◆ **Working data**:
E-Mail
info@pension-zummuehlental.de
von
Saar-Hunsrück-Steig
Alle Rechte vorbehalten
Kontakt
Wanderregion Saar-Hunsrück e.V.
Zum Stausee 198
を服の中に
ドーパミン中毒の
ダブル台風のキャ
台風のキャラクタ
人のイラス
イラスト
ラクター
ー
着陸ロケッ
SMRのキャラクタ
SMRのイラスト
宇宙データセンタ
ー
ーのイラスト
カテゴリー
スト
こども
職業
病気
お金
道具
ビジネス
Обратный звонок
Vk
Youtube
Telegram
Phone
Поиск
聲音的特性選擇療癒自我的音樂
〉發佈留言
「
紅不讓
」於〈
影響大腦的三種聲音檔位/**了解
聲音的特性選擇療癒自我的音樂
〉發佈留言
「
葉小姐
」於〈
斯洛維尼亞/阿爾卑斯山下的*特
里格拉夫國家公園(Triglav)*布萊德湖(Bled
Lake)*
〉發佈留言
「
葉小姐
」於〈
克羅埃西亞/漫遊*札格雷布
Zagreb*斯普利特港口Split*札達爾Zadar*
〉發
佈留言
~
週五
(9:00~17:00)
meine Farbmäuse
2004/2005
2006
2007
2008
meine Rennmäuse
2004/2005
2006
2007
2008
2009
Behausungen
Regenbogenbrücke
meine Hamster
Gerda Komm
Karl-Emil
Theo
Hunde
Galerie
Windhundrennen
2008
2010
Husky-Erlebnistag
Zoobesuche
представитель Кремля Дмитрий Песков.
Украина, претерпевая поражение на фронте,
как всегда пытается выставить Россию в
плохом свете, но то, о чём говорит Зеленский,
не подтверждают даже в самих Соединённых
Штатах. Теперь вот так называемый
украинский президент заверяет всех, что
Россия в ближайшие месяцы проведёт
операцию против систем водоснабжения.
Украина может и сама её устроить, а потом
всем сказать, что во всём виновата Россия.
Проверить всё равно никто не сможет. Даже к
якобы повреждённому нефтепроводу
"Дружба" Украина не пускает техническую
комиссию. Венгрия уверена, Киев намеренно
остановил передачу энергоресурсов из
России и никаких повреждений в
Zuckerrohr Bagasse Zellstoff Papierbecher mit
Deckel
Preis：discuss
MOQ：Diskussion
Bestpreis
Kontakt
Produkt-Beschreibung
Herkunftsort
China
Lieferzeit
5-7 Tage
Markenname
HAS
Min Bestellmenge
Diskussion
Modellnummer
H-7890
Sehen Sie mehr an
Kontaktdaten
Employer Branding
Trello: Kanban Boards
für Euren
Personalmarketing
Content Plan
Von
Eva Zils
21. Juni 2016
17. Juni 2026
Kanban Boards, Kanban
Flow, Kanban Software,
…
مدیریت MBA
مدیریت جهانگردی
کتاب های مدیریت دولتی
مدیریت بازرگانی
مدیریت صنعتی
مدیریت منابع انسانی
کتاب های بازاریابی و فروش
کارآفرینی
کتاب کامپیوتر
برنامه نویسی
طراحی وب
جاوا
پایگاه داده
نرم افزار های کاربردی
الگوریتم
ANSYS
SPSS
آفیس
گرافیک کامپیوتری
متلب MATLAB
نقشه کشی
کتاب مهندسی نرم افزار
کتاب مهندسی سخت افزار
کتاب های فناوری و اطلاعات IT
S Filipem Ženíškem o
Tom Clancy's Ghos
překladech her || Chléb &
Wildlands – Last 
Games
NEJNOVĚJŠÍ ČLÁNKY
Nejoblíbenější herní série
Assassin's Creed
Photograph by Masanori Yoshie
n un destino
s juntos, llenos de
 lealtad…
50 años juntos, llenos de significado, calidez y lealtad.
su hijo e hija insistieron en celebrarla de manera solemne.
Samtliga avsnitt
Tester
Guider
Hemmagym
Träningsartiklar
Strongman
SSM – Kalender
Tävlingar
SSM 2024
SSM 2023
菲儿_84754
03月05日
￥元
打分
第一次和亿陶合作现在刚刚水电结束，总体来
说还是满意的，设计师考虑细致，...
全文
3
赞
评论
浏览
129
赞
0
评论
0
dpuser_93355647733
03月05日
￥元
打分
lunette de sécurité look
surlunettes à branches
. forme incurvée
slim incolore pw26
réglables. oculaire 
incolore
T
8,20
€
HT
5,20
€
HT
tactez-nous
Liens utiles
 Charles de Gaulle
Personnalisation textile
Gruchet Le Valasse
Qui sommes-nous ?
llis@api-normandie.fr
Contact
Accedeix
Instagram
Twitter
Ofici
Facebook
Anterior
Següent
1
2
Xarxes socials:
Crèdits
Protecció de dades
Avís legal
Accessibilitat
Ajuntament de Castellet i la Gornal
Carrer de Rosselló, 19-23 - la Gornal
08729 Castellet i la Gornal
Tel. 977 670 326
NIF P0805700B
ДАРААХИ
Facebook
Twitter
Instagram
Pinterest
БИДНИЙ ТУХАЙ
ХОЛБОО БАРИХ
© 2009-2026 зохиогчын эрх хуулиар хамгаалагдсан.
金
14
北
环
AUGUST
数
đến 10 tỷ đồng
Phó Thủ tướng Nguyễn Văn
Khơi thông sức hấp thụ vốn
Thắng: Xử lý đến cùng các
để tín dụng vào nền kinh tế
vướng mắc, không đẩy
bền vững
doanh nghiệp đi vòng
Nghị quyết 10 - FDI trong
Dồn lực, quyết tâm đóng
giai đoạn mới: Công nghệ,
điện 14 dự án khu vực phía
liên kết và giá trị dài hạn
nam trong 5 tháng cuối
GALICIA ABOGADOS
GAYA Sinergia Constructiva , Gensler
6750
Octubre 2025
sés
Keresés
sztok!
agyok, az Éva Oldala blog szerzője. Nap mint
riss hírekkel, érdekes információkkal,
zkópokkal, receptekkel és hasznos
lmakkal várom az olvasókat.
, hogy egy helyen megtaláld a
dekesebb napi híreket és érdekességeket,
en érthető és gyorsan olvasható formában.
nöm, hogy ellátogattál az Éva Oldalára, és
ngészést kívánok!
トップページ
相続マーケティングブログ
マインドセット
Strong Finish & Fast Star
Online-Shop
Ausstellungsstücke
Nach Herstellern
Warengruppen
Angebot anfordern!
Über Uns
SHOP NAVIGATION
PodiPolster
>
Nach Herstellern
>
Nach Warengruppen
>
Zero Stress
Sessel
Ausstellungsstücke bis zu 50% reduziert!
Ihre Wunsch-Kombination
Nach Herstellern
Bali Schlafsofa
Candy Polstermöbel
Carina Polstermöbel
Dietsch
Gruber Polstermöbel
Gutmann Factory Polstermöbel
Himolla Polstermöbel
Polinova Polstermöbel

◆ **Goal of the exercise**: Search the entries for the word "مهندسی". Copy every line where it occurs.

◆ **Output of the exercise**:
کتاب مهندسی نرم افزار
کتاب مهندسی سخت افزار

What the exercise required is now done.